◆ About this exercise: Can you print the data exactly and leave out each image?

◆ Extracted material:
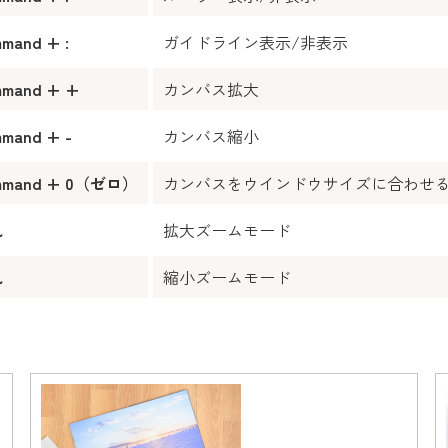
mand + :
ガイドライン表示/非表示
mmand + +
カンバス拡大
mand + -
カンバス縮小
mmand + 0（ゼロ）
カンバスをウインドウサイズに合わせ
し
拡大ズームモード
し
縮小ズームモード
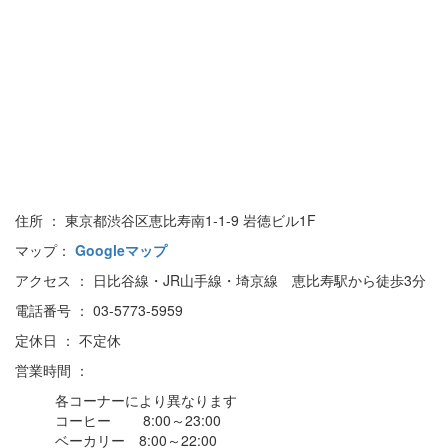
住所 ： 東京都渋谷区恵比寿南1-1-9 岩徳ビル1F
マップ：
Googleマップ
アクセス ： 日比谷線・JR山手線・埼京線 恵比寿駅から徒歩3分
電話番号 ： 03-5773-5959
定休日 ： 不定休
営業時間 ：
各コーナーにより異なります
コーヒー 8:00～23:00
ベーカリー 8:00～22:00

◆ Answer:
mand + :
ガイドライン表示/非表示
mmand + +
カンバス拡大
mand + -
カンバス縮小
mmand + 0（ゼロ）
カンバスをウインドウサイズに合わせ
し
拡大ズームモード
し
縮小ズームモード
住所 ： 東京都渋谷区恵比寿南1-1-9 岩徳ビル1F
マップ：
Googleマップ
アクセス ： 日比谷線・JR山手線・埼京線 恵比寿駅から徒歩3分
電話番号 ： 03-5773-5959
定休日 ： 不定休
営業時間 ：
各コーナーにより異なります
コーヒー 8:00～23:00
ベーカリー 8:00～22:00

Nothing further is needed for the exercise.